What needs to be done
The result should be the lines from the one holding "服の微妙なダサさといい、自分のラジオ番組でほぼ自分の曲し" to the final line of the records below, repeated exactly and with no pictures.
☆ ☆ ☆ ☆ ☆
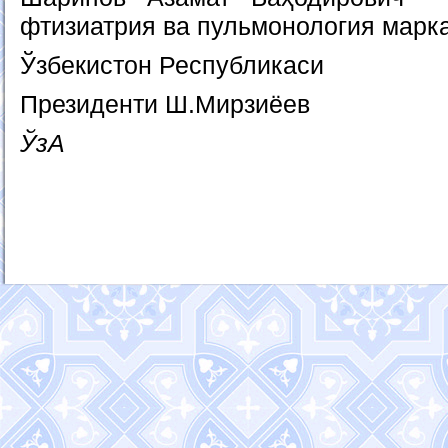
фтизиатрия ва пульмонология марк
Ўзбекистон Республикаси
Президенти Ш.Мирзиёев
ЎзA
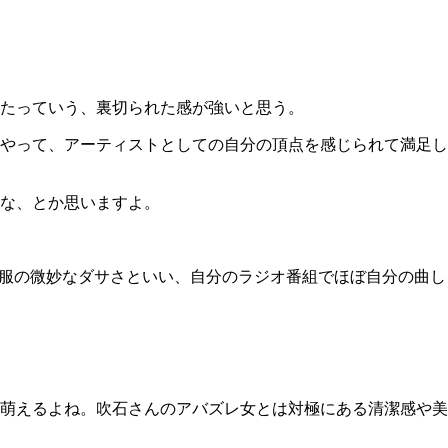
たっていう、裏切られた感が強いと思う。
やって、アーティストとしての自分の頂点を感じられて満足し
な、とか思いますよ。
服の微妙なダサさといい、自分のラジオ番組でほぼ自分の曲し
萌えるよね。吹石さんのアバズレ女とは対極にある清潔感や美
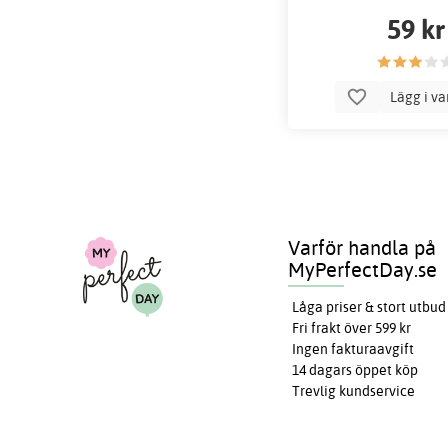
59 kr
Lägg i v
Varför handla på
MyPerfectDay.se
Låga priser & stort utbud
Fri frakt över 599 kr
Ingen fakturaavgift
14 dagars öppet köp
Trevlig kundservice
☆ ☆ ☆ ☆ ☆
Result
服の微妙なダサさといい、自分のラジオ番組でほぼ自分の曲し
萌えるよね。吹石さんのアバズレ女とは対極にある清潔感や美
59 kr
Lägg i v
Varför handla på
MyPerfectDay.se
Låga priser & stort utbud
Fri frakt över 599 kr
Ingen fakturaavgift
14 dagars öppet köp
Trevlig kundservice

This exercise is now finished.